WORK REQUEST:
Every picture is to be removed, and all the data is to be copied exactly.

EXERCISE INPUT:

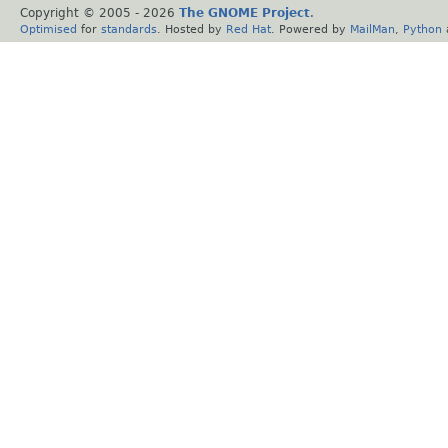
Copyright © 2005 -
2026
The GNOME Project
.
Optimised
for
standards
. Hosted by
Red Hat
. Powered by
MailMan
,
Python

TASK OUTPUT:
Copyright © 2005 -
2026
The GNOME Project
.
Optimised
for
standards
. Hosted by
Red Hat
. Powered by
MailMan
,
Python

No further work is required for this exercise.